Ahead of them, a battered truck labored toward the Zion gate, a truck that threatened to collapse under the weight of what seemed to be a thousand people who fought each other in an effort to cling to the battered boards on its sides. Balthazar struggled toward it.
"Bruckner!" Balthazar yelled.
Shortcut. My God, we can get out of here -
The Fists clubbed people out of their way to make a path toward the tailgate of the truck. Someone
reached a three-fingered hand down to Zoe and pulled her aboard.
Angel, Jan and Anne tumbled in beside her. The truck stank of chickenshit. An occasional white feather floated free and out into the street.
Zoe tried to get farther forward, tried to make space for Balthazar, who clung to one of the slats on the truck's side and aimed his rifle at the crowd that followed the truck. The truck's gears ground against each other in agony.
"Only chance," Balthazar panted. "Countdown's running!"
The nuke! The Black Dog was setting off the nuke?
Anne held Angelfish on her lap and sheltered him as best she could with her shoulders, Michaelangelo's Pieta - Jan pressed a wad of her skirt against the wound on Angel's side; bright blood seeped around the girl's fingers. The truck sideswiped a Mercedes and slewed the other way, its tires screeching. Bruckner was getting up some speed, but they were still within the city walls.

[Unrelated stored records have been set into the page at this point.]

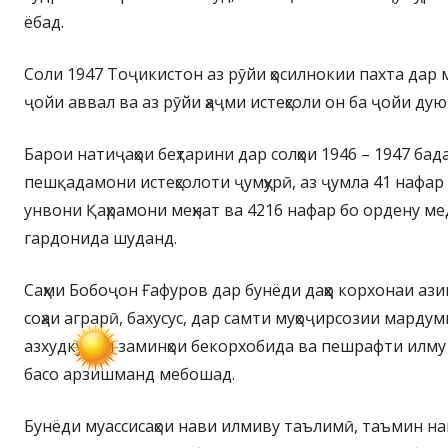
ёбад.
Соли 1947 Тоҷикистон аз рӯйи ҳосилнокии пахта дар
ҷойи аввал ва аз рӯйи ҳаҷми истеҳсоли он ба ҷойи ду
Барои натиҷаҳои беҳтарини дар солҳои 1946 – 1947 ба
пешқадамони истеҳсолоти ҷумҳурӣ, аз ҷумла 41 нафар
унвони Қаҳрамони меҳнат ва 4216 нафар бо ордену ме
гардонида шуданд.
Саҳми Бобоҷон Ғафуров дар бунёди даҳҳо корхонаи аз
соҳаи аграрӣ, бахусус, дар самти муҳоҷирсозии мардум
азхудкунии заминҳои бекорхобида ва пешрафти илму
басо арзишманд мебошад.
Бунёди муассисаҳои нави илмиву таълимӣ, таъмин на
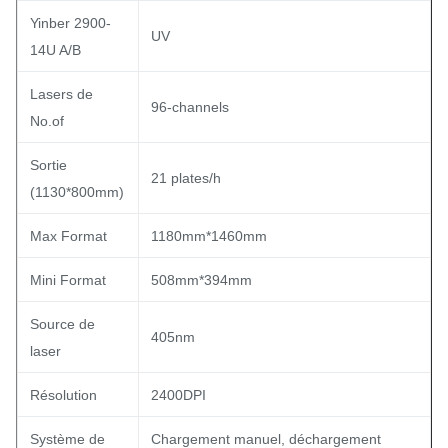
Yinber 2900-
UV
14U A/B
Lasers de
96-channels
No.of
Sortie
21 plates/h
(1130*800mm)
Max Format
1180mm*1460mm
Mini Format
508mm*394mm
Source de
405nm
laser
Résolution
2400DPI
Système de
Chargement manuel, déchargement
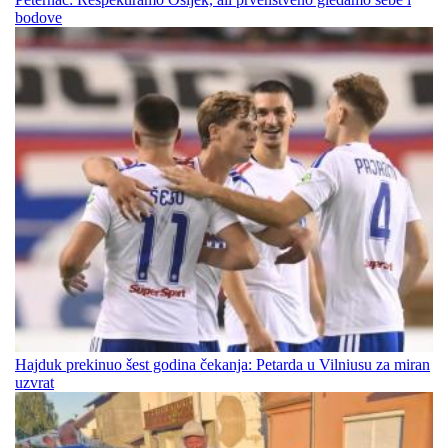
bodove
Hajduk prekinuo šest godina čekanja: Petarda u Vilniusu za miran
uzvrat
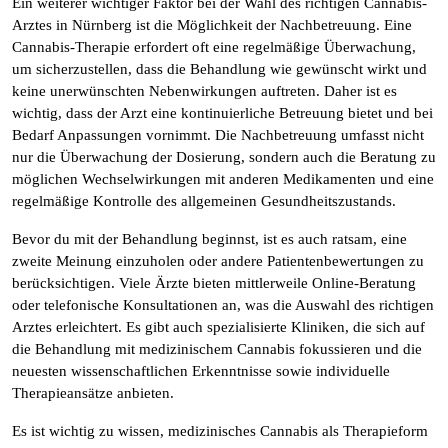
Ein weiterer wichtiger Faktor bei der Wahl des richtigen Cannabis-
Arztes in Nürnberg ist die Möglichkeit der Nachbetreuung. Eine
Cannabis-Therapie erfordert oft eine regelmäßige Überwachung,
um sicherzustellen, dass die Behandlung wie gewünscht wirkt und
keine unerwünschten Nebenwirkungen auftreten. Daher ist es
wichtig, dass der Arzt eine kontinuierliche Betreuung bietet und bei
Bedarf Anpassungen vornimmt. Die Nachbetreuung umfasst nicht
nur die Überwachung der Dosierung, sondern auch die Beratung zu
möglichen Wechselwirkungen mit anderen Medikamenten und eine
regelmäßige Kontrolle des allgemeinen Gesundheitszustands.
Bevor du mit der Behandlung beginnst, ist es auch ratsam, eine
zweite Meinung einzuholen oder andere Patientenbewertungen zu
berücksichtigen. Viele Ärzte bieten mittlerweile Online-Beratung
oder telefonische Konsultationen an, was die Auswahl des richtigen
Arztes erleichtert. Es gibt auch spezialisierte Kliniken, die sich auf
die Behandlung mit medizinischem Cannabis fokussieren und die
neuesten wissenschaftlichen Erkenntnisse sowie individuelle
Therapieansätze anbieten.
Es ist wichtig zu wissen, medizinisches Cannabis als Therapieform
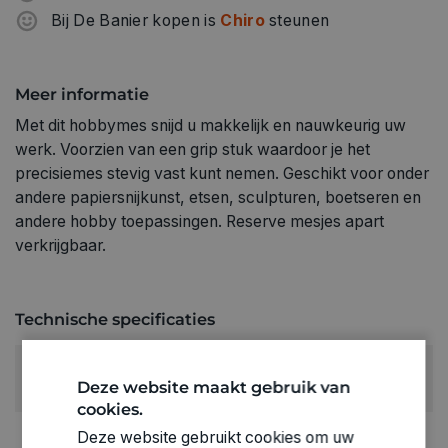
Bij De Banier kopen is
Chiro
steunen
Meer informatie
Met dit hobbymes snijd u makkelijk en nauwkeurig uw
werk. Voorzien van een grip stuk waardoor je het
precisiemes stevig vast kunt nemen. Geschikt voor onder
andere papiersnijkunst, etsen, sculpturen, boetseren en
andere hobby toepassingen. Reserve mesjes apart
verkrijgbaar.
Technische specificaties
RUBRIEK:
Deze website maakt gebruik van
Snijmessen
cookies.
GEWICHT
Deze website gebruikt cookies om uw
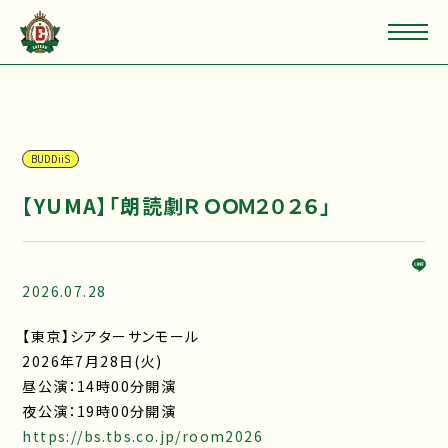
BUDDiiS
【YUMA】「朗読劇ＲＯＯＭ２０２６」
2026.07.28
【東京】シアターサンモール
2026年7月28日(火)
昼公演：14時00分開演
夜公演：19時00分開演
https://bs.tbs.co.jp/room2026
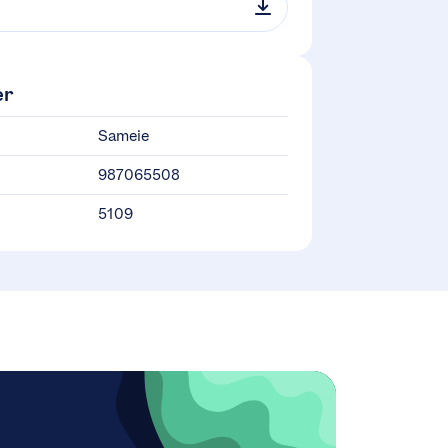
er
Sameie
987065508
5109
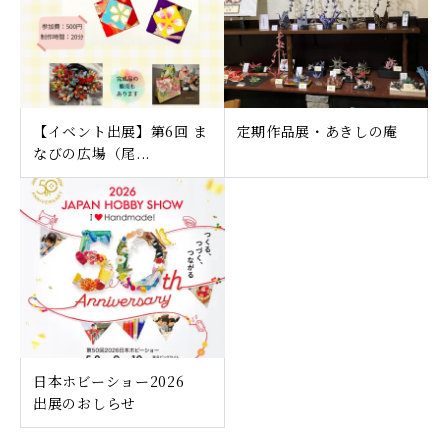
【イベント出展】第6回 ま
定期作品展・あきしの庵
なびの広場（尾...
日本ホビーショー2026
出展のおしらせ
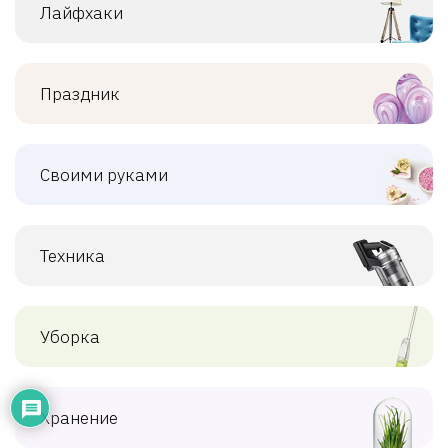
Лайфхаки
Праздник
Своими руками
Техника
Уборка
Хранение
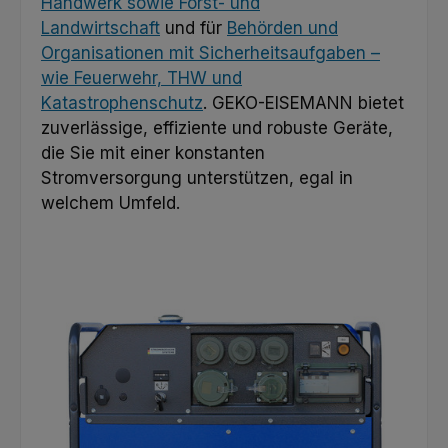
Handwerk sowie Forst- und
Landwirtschaft
und für
Behörden und
Organisationen mit Sicherheitsaufgaben –
wie Feuerwehr, THW und
Katastrophenschutz
. GEKO-EISEMANN bietet
zuverlässige, effiziente und robuste Geräte,
die Sie mit einer konstanten
Stromversorgung unterstützen, egal in
welchem Umfeld.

Balthazar slammed the butt of his rifle, once, twice, on a pair of hands that clung to the tailgate. He was crying, and he kicked at another joker who tried to climb aboard.
Zoe understood his pain, the necessity of what he was doing; Bruckner had to get the truck out the gate and up to speed or they couldn't get gone, couldn't save even the few who had managed to fight their way onto this ark. Jan, Mama, Angelfish, if he lived, the three-fingered joker who had helped pull Zoe aboard, the others who whimpered and clung to each other in the crowded truck. All of them might survive, if Bruckner could do his trick with distance.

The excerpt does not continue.